**Provided information:**

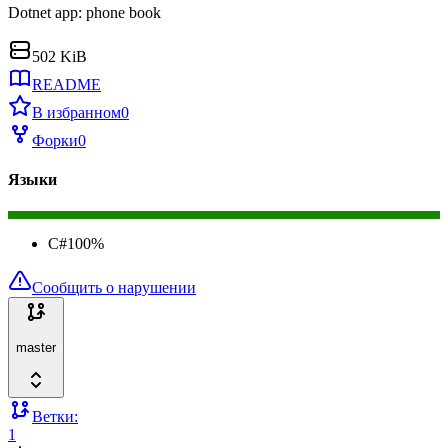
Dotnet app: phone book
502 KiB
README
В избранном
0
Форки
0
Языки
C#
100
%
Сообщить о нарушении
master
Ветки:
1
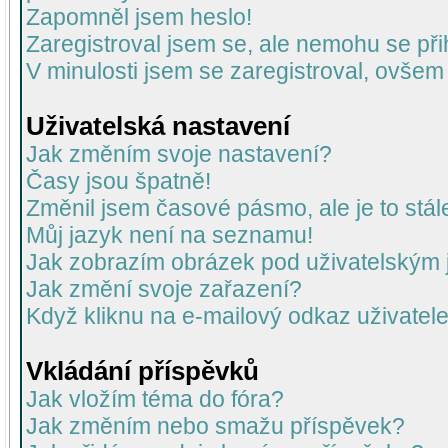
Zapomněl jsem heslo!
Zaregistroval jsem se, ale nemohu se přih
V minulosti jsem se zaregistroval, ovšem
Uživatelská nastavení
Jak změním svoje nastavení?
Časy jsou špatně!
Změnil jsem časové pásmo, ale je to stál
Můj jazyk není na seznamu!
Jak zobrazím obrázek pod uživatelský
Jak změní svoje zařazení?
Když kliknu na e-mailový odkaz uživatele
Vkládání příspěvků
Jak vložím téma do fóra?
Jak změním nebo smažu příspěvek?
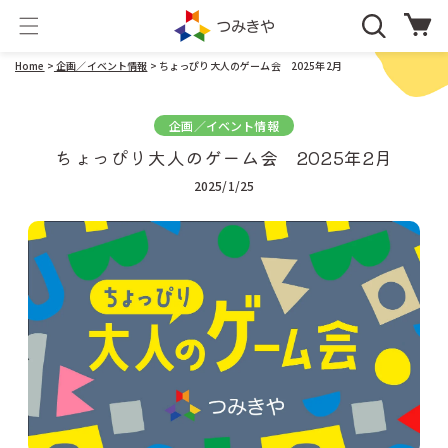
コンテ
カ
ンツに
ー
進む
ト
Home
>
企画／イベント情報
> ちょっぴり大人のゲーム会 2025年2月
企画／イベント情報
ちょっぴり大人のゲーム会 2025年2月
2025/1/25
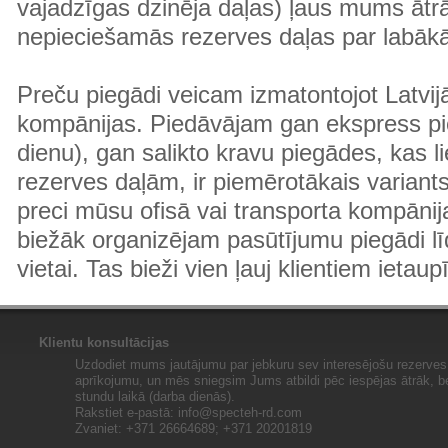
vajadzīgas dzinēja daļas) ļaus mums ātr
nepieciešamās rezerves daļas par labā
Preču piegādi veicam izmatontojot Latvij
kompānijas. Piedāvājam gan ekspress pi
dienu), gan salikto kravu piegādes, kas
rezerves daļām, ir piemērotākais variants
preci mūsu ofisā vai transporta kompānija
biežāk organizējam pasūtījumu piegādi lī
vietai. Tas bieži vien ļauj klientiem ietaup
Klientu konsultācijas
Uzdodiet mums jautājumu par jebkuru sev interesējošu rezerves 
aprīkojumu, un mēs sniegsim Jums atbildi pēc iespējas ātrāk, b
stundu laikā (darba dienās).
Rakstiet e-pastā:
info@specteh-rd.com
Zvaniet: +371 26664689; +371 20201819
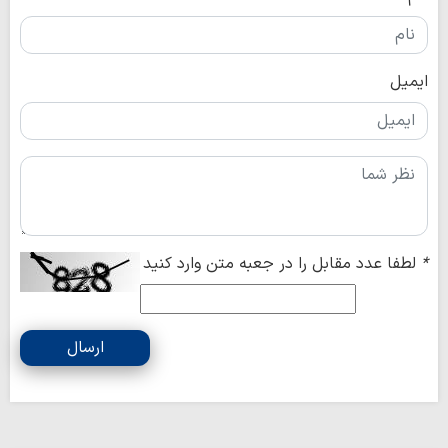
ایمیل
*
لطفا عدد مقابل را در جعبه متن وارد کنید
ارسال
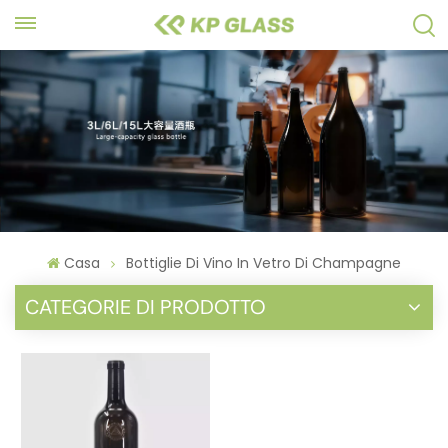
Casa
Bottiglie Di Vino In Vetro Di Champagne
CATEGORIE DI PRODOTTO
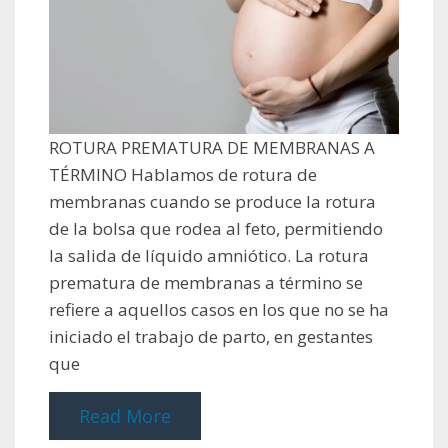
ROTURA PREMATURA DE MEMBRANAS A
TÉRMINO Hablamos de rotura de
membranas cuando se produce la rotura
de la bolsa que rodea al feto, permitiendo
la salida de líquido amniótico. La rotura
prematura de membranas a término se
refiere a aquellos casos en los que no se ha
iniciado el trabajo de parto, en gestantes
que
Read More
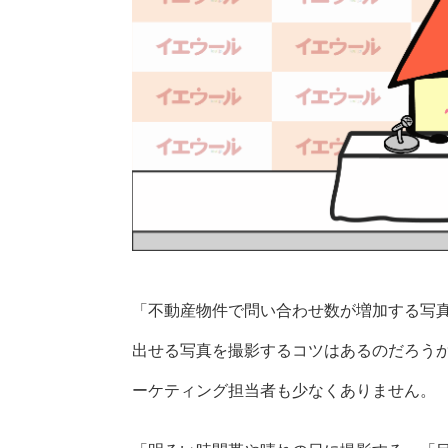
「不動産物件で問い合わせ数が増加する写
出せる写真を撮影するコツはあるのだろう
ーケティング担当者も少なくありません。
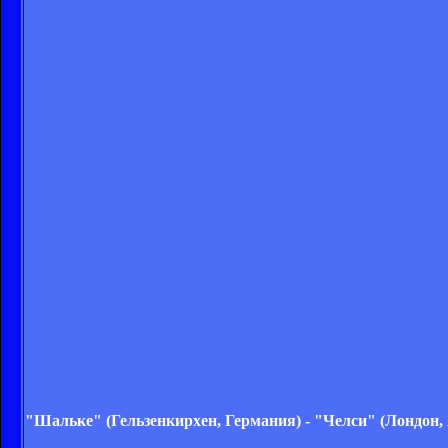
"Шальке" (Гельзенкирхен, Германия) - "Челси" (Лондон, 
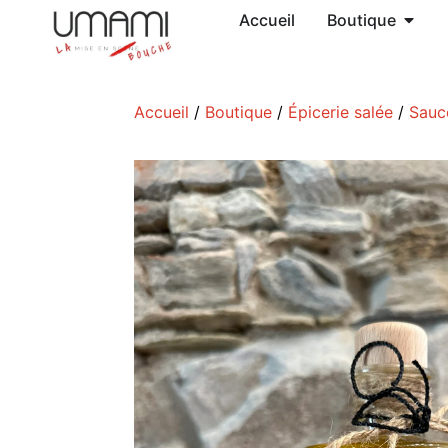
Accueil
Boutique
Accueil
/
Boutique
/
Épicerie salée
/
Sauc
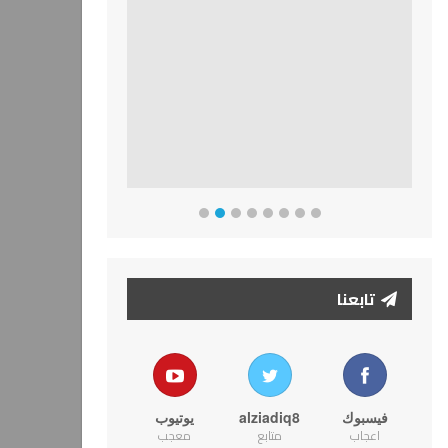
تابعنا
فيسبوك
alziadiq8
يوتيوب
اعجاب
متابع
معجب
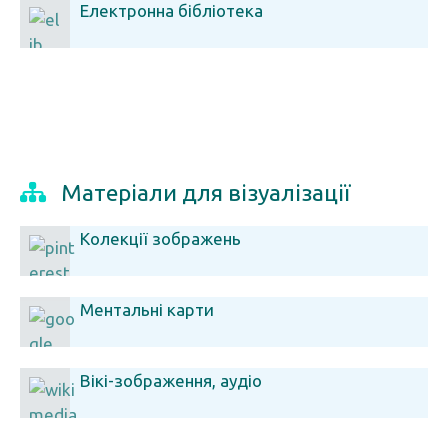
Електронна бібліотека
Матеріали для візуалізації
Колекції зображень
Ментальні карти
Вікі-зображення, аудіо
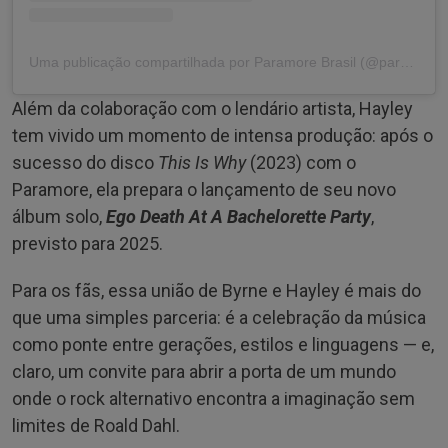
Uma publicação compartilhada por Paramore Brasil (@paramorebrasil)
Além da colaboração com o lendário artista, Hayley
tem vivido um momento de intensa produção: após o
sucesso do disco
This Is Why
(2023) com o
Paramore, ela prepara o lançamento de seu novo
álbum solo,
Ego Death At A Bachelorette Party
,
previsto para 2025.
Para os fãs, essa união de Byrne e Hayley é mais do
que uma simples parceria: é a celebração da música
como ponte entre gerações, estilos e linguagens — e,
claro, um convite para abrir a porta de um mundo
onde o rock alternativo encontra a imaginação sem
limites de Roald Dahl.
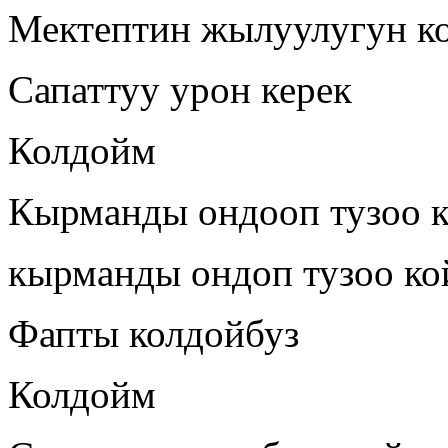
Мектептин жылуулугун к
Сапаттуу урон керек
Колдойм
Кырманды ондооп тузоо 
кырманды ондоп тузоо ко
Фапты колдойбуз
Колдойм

**Required action:** Return only the number of lines in the listing that contain the word "ちょっぴり大人のゲーム会".

**Response to this task:** 2